How do you tell the truth? Are cold hard facts enough to get the whole story across?
Spokane Civic Theatre’s production of “The Lifespan of a Fact,” a one-act play by Jeremy Kareken, David Murrell and Gordon Farrell, opens in the Firth J. Chew Studio Theatre on Friday at 7:30 p.m.
“I think it’s really timely,” director Marianne McLaughlin said. “It deals with the whole idea of when and what do we read, (and) is it something that we can trust? Is it factual, is it not?”
After the 2002 death of 16-year-old Levi Presley, Harper’s Bazaar commissioned John D’Agata to write an essay exploring the prevalence of suicide in Las Vegas. Written in 2003 under the title “What Happens There,” the article was shelved when the magazine’s editors took issue with D’Agata’s liberal use of “creative license.”
Recently graduated, Jim Fingal (Nicholas Griep) has just landed a job fact-checking articles for “one of the best magazines in the country,” when his boss hands him a big assignment: “a groundbreaking piece by author John D’Agata (Jamie Flanery).
“But Fingal has one huge problem – D’Agata made up a lot of his article.” The two face off in an amusing but serious battle: facts vs. truth.
Over the course of the play, the dramatized argument draws from the personal opinions of both authors as the characters address the definition of nonfiction with respect to the importance of facts and nonfiction.
Drawing from memories and documented conversations taken from D’Agata and Fingal, the play is still very much a dramatization and often departs from the original text.
“It’s basically their conversations and arguments over this piece that he’s written – conversations that in real life led to a seven-year journey of emails and texts, arguing back and forth about the idea of a ‘lyric essay’ and what was truly journalism,” McLaughlin said.
The term “lyric essay” was coined by D’Agata. The basic idea can almost be summed up in the text on the promotional poster:
Fingal tells D’Agata that his “cavalier approach to the facts violates about 10 different rules of journalistic integrity.”
And D’Agata responds, “‘About 10, Jim? What happened to accuracy? Or did 10 just work well for the effect you wanted to achieve?”
With the prevalence of “fake news,” McLaughlin explained, the story’s relevance reaches far beyond the confines of a one-act play.
“It’s been a wonderful show to come back with,” McLaughlin said, mentioning how she has been involved with Civic, both onstage and behind the scenes, for nearly 20 years. “Especially after over two years of not doing any theater … I’ve really enjoyed it.”
That’s not to say it hasn’t come with its challenges.
“When you have a play and it’s just about one argument, the question is how you present that in a provocative way,” she said. “In a way that’s going to draw the audience in and really, really makes them listen … because it just clips along. And the same argument comes up over and over again … these two men and their inability to back down.”

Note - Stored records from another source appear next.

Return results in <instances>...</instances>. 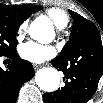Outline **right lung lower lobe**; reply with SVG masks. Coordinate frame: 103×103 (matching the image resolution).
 <instances>
[{
	"label": "right lung lower lobe",
	"mask_w": 103,
	"mask_h": 103,
	"mask_svg": "<svg viewBox=\"0 0 103 103\" xmlns=\"http://www.w3.org/2000/svg\"><path fill=\"white\" fill-rule=\"evenodd\" d=\"M12 59L9 70L0 68V103H15L19 89L23 83L29 81L34 75L30 62L19 58L17 53L6 56Z\"/></svg>",
	"instance_id": "98d812e1"
}]
</instances>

The story is well-written – provocative, intelligent and wordy, but also full of comedy, she said. The hardest part is balancing the comedic aspects with the core of the piece.
“Of course, you want it to be entertaining – it’s theater, right?” she said. “But you also want people to hear the message.”
“The Lifespan of a Fact” also stars Deborah Marlowe as editor Emily Penrose.